3. privacy litt. review

Practial application

From A Practical Application of Differential Privacy to Personalized Online Advertising

I found section 2.1 particularly useful. For the classical definition of differential privacy, the attacker can choose the values of all entries except the ith entry, and for the ith entry, provide x_i and x'_i that are possible matches. And the result of the query should not allow the user to distinguish between x_i and x'_i. That is pretty strong! Mapping this to our case, let's say that the query is "how many people are in this building between 9am and noon"? We know the count result 0/1 for everybody except our user u. And the result needs to not reveal whether u was there or not. So we do this by adding noise. Since the values of the others are known, I guess the argument is that the noise doesn't depend on the size of the database?

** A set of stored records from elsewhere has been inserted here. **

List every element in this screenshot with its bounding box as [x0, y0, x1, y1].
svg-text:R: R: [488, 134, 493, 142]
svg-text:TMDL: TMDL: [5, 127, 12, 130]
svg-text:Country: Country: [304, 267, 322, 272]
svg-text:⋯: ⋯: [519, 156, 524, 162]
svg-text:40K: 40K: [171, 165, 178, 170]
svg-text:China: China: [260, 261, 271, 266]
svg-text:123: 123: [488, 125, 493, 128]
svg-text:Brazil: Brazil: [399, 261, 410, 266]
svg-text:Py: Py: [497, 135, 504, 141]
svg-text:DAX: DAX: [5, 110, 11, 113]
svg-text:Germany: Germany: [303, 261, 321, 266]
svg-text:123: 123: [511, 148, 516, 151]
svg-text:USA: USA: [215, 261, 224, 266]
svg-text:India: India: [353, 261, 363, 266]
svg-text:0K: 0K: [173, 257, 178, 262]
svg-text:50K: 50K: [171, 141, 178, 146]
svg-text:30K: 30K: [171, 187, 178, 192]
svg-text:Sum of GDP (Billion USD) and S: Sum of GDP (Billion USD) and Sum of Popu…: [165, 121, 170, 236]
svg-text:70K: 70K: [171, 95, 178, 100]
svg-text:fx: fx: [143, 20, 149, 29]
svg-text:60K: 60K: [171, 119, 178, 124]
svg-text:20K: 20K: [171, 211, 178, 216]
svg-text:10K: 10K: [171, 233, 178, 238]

noise is added irrespective of the count results, and depends only on the privacy parameter ε.

That feels intuitively wrong, but I guess it is a stronger result if it does not. Also, then what is the distinction between large and small queries?

very small campaigns (i.e., campaigns with a very small expected number of impressions and clicks).

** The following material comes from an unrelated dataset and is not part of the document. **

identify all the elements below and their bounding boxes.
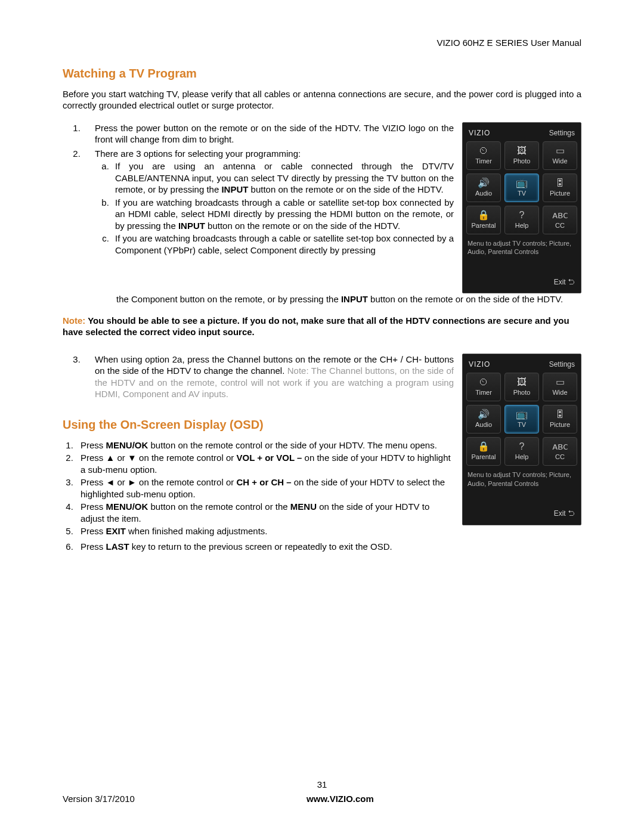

Their experimental methodology might also be interesting for us to try and get some kind of concrete intuition around this. It looks like they basically computed the direct result of the query, and the result of the query with added noise, and computed how far off the noisy result was. Which makes sense.

Correlation

Comparing Privacy-Preserving Aggregation of Time-Series Data and Differentially private aggregation of distributed time-series with transformation and encryption,

The Shi/Song paper does not seem to address the notion of correlation at all. Their only consideration is that they basically support summation queries. So if I understand correctly, your function could even be to extract the lat/lng at a particular time point, although note that summing that would not be very useful :)

The Rastogi/Nath paper does take correlation seriously. In fact, if I understand correctly, one of their primary contributions is to deal with correlation. But, and maybe this was surprising only to me, their focus is primarily on improving utility rather than privacy of correlated queries.

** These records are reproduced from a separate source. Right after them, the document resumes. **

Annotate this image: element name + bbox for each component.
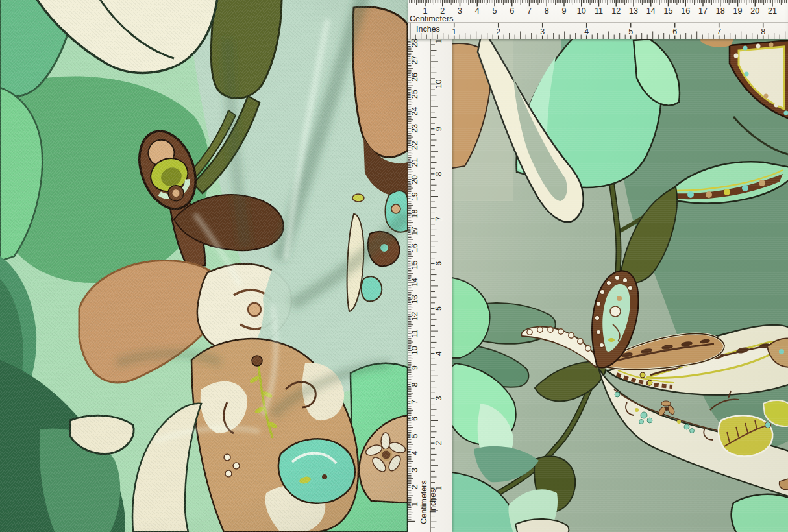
swatch-illustration [452, 39, 788, 532]
cm-number: 5 [410, 433, 419, 438]
cm-number: 5 [493, 6, 497, 16]
cm-number: 9 [562, 6, 567, 16]
cm-number: 4 [475, 6, 480, 16]
cm-number: 23 [410, 124, 419, 133]
cm-number: 27 [410, 56, 419, 65]
cm-number: 10 [410, 346, 419, 355]
chartreuse-feather [719, 415, 772, 456]
cm-number: 11 [595, 6, 603, 16]
cm-number: 6 [410, 417, 419, 421]
cm-number: 8 [545, 6, 549, 16]
inches-label: Inches [416, 25, 440, 34]
inch-number: 8 [761, 27, 765, 36]
cm-number: 14 [410, 278, 419, 287]
cm-number: 3 [458, 6, 462, 16]
cm-number: 18 [410, 210, 419, 219]
cm-number: 10 [577, 6, 586, 16]
fabric-product-photo: 123456789101112131415161718192021Centime… [0, 0, 788, 532]
inch-number: 11 [434, 39, 443, 43]
fabric-drape-photo [0, 0, 408, 532]
cm-number: 22 [410, 141, 419, 150]
inch-number: 7 [717, 27, 721, 36]
cm-number: 21 [410, 158, 419, 167]
cm-number: 13 [629, 6, 638, 16]
cm-number: 12 [410, 312, 419, 321]
cm-number: 28 [410, 39, 419, 47]
cm-number: 7 [527, 6, 532, 16]
drape-illustration [0, 0, 408, 532]
inch-number: 3 [434, 396, 443, 400]
cm-number: 12 [611, 6, 621, 16]
cm-number: 6 [510, 6, 514, 16]
cm-number: 16 [410, 243, 419, 252]
inch-number: 7 [434, 217, 443, 221]
inch-number: 5 [434, 306, 443, 311]
cm-number: 17 [698, 6, 708, 16]
inch-number: 4 [584, 27, 589, 36]
cm-number: 21 [768, 6, 777, 16]
inches-label: Inches [428, 489, 437, 513]
horizontal-ruler: 123456789101112131415161718192021Centime… [408, 0, 788, 39]
cm-number: 3 [410, 468, 419, 472]
inch-number: 1 [452, 27, 456, 36]
cm-number: 19 [733, 6, 743, 16]
cm-number: 15 [664, 6, 673, 16]
cm-number: 4 [410, 451, 419, 455]
cm-number: 20 [750, 6, 759, 16]
inch-number: 6 [434, 261, 443, 266]
cm-number: 2 [410, 485, 419, 489]
cm-number: 15 [410, 261, 419, 270]
inch-number: 9 [434, 127, 443, 131]
inch-number: 8 [434, 171, 443, 176]
cm-number: 9 [410, 365, 419, 370]
inch-number: 6 [672, 27, 677, 36]
cm-number: 18 [716, 6, 725, 16]
cm-number: 14 [646, 6, 656, 16]
cm-number: 11 [410, 329, 419, 337]
cm-number: 16 [681, 6, 690, 16]
cm-number: 1 [410, 502, 419, 507]
horizontal-ruler-scale: 123456789101112131415161718192021Centime… [408, 0, 788, 39]
inch-number: 3 [540, 27, 545, 36]
cm-number: 26 [410, 73, 419, 82]
vertical-ruler-scale: 1234567891011121314151617181920212223242… [408, 39, 452, 532]
cm-number: 17 [410, 226, 419, 236]
fabric-flat-swatch [452, 39, 788, 532]
cm-number: 19 [410, 192, 419, 201]
inch-number: 2 [434, 441, 443, 446]
centimeters-label: Centimeters [410, 14, 453, 23]
cm-number: 25 [410, 90, 419, 99]
inch-number: 4 [434, 351, 443, 356]
cm-number: 20 [410, 175, 419, 184]
cm-number: 24 [410, 107, 419, 116]
vertical-ruler: 1234567891011121314151617181920212223242… [408, 39, 452, 532]
cm-number: 7 [410, 400, 419, 404]
cm-number: 8 [410, 382, 419, 387]
cm-number: 13 [410, 295, 419, 304]
inch-number: 10 [434, 80, 443, 89]
inch-number: 5 [628, 27, 633, 36]
centimeters-label: Centimeters [419, 480, 428, 524]
inch-number: 2 [496, 27, 500, 36]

Couple of things that I inferred from reading more closely with a focus on correlation: - the data for each user can be correlated, and that is fine since we are reducing it to a scalar value that is (assumed to be) independent of similar scalar values from other users - however, because the data for each user is correlated, the query results across time are also correlated. So if you counted the number of people on a particular stretch of street at t1, t2... tn, they would largely be correlated. The paper has a similar example with weights, if you have a fixed population, the average weight, or the number of people over 200lbs will be largely correlated across weeks. - I argued earlier that this is a feature, not a bug. For a lot of timeseries-based applications, we want to find outliers - e.g. data that should be correlated but is not - e.g. a statistically significant weight loss in the population, or a significant increase in usage of the road. - This should be fine as long as each query is individually differentially private - so if I can't tell whether a user was on a road at time t1 and I can't tell that they are on the road at time t2, then I can't really reconstruct their trajectory. - Similarly, if I can't tell whether or not a user U was in a building between 12 and 1pm either this week or next week, then I can't tell whether they were the ones who changed their pattern. - so the naive approach to correlated results, and the one used in the Shi/Song paper is to basically treat the queries individually and add the standard DP noise to each of them - I think what the Rastogi/Nath paper is arguing is that this results in adding too much noise if we perform a set of repeated queries

> For instance, standard differentially private techniques [7] can result in a noise of Θ(n) to each query answer, where n is the number of queries to answer, making the query answers practically useless if a long sequence of queries is to be answered.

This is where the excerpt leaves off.